By Ellen Fike, Cowboy State Daily
There’s a difference of opinion between two Chucks over the Wyoming Legislature’s decision not to introduce a bill this week that would have provided incentives for film and TV productions.
House Bill 93 would have provided rebates to film production companies through the state’s tourism board as incentive for film production in Wyoming.
However, it failed to win introduction, nearly splitting the House of Representatives, with 32 representatives voting to send it on for further consideration and 28 voting not to do so.
As a non-budget bill considered during a budget session, two-thirds of House members would have had to vote for its introduction to move it forward in the legislative process.
Rep. Chuck Gray, R-Casper, one of the legislators who voted against the bill, praised his colleagues for keeping it from being introduced.
“This bill was wrong for our state and it’s good news that it failed introduction,” Gray told Cowboy State Daily. “The bill would have wrongly used $3 million of state funds every two years to pay the invoices of film studios.
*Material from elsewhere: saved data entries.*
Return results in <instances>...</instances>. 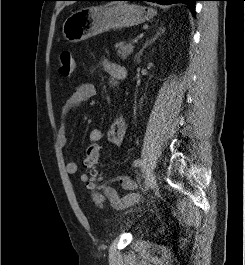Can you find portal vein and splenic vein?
I'll use <instances>...</instances> for the list:
<instances>
[{
	"label": "portal vein and splenic vein",
	"mask_w": 245,
	"mask_h": 265,
	"mask_svg": "<svg viewBox=\"0 0 245 265\" xmlns=\"http://www.w3.org/2000/svg\"><path fill=\"white\" fill-rule=\"evenodd\" d=\"M133 43H138V39H135V40L133 41Z\"/></svg>",
	"instance_id": "portal-vein-and-splenic-vein-1"
}]
</instances>
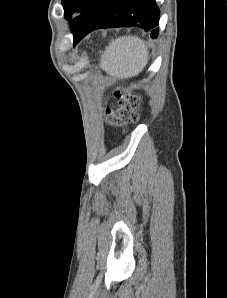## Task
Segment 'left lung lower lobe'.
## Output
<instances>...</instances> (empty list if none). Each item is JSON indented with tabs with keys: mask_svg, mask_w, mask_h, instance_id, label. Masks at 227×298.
<instances>
[{
	"mask_svg": "<svg viewBox=\"0 0 227 298\" xmlns=\"http://www.w3.org/2000/svg\"><path fill=\"white\" fill-rule=\"evenodd\" d=\"M159 9L155 0H106L92 31L99 28L136 26L158 36ZM77 41H74V46Z\"/></svg>",
	"mask_w": 227,
	"mask_h": 298,
	"instance_id": "0a47b994",
	"label": "left lung lower lobe"
}]
</instances>
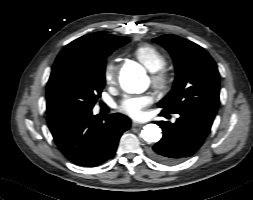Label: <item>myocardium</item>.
<instances>
[{
    "instance_id": "myocardium-1",
    "label": "myocardium",
    "mask_w": 253,
    "mask_h": 200,
    "mask_svg": "<svg viewBox=\"0 0 253 200\" xmlns=\"http://www.w3.org/2000/svg\"><path fill=\"white\" fill-rule=\"evenodd\" d=\"M151 82L157 91L165 92L171 85V75L163 68L152 73Z\"/></svg>"
}]
</instances>
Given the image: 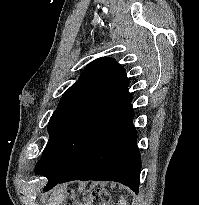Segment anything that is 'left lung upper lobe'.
<instances>
[{"instance_id": "1", "label": "left lung upper lobe", "mask_w": 199, "mask_h": 205, "mask_svg": "<svg viewBox=\"0 0 199 205\" xmlns=\"http://www.w3.org/2000/svg\"><path fill=\"white\" fill-rule=\"evenodd\" d=\"M125 69L110 57L89 63L62 95L48 123L49 140L35 174L50 181L61 177L99 123L128 95Z\"/></svg>"}]
</instances>
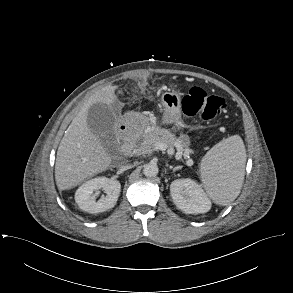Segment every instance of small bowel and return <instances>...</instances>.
<instances>
[{
  "instance_id": "c3829d8e",
  "label": "small bowel",
  "mask_w": 293,
  "mask_h": 293,
  "mask_svg": "<svg viewBox=\"0 0 293 293\" xmlns=\"http://www.w3.org/2000/svg\"><path fill=\"white\" fill-rule=\"evenodd\" d=\"M180 143H181V145H183L184 147H187V146L189 145L188 138L185 137V136H182V137L180 138Z\"/></svg>"
}]
</instances>
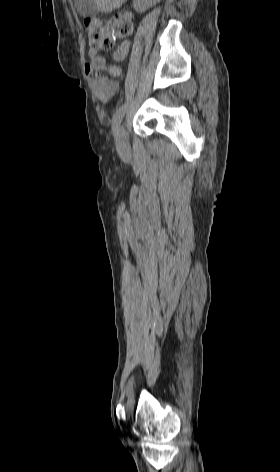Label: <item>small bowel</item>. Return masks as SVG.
<instances>
[{"label": "small bowel", "instance_id": "obj_1", "mask_svg": "<svg viewBox=\"0 0 280 472\" xmlns=\"http://www.w3.org/2000/svg\"><path fill=\"white\" fill-rule=\"evenodd\" d=\"M129 51V43L123 42L114 53V60L121 61ZM99 49L89 51L90 61L85 65V73L88 77V84L95 96L103 102L112 99L119 89V83L113 79L121 75V69L116 64L107 63L106 59L100 55Z\"/></svg>", "mask_w": 280, "mask_h": 472}]
</instances>
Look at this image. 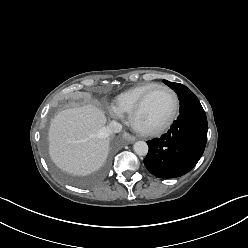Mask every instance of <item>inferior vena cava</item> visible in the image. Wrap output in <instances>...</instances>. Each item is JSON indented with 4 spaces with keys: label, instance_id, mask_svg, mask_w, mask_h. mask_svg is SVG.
<instances>
[{
    "label": "inferior vena cava",
    "instance_id": "1",
    "mask_svg": "<svg viewBox=\"0 0 248 248\" xmlns=\"http://www.w3.org/2000/svg\"><path fill=\"white\" fill-rule=\"evenodd\" d=\"M106 133L113 134V133H119L122 130V125L116 121H111L107 127L105 128Z\"/></svg>",
    "mask_w": 248,
    "mask_h": 248
}]
</instances>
That is an inappropriate use of state funds.”
Other legislators who voted “nay” on the bill included Rep. Dan Zwonitzer, R-Cheyenne, Rep. Chip Neiman, R-Hulett and Rep. John Bear, R-Gillette.
But best-selling author C.J. “Chuck” Box said he was disappointed the bill did not gain any traction this legislative session. Box has regularly testified to legislative committees in favor of such an incentive program, saying it would benefit the state.
“Our Wyoming Legislature has shown, once again, that they have very little interest in creating new industries and new employment in the state,” Box told Cowboy State Daily on Wednesday. “We can only hope that they’ll reconsider this in the future.”
Box has noted before that while he has pushed to have the adaptations of his novels “Joe Pickett” and “Big Sky” filmed in Wyoming, the production companies have chosen other states or even Canada to film due to production incentives and cheaper costs.
The 32 representatives that voted to introduce the bill included Rep. Karlee Provenza, D-Laramie, Rep. Steve Harshman, R-Casper and Rep. Mike Yin, D-Jackson.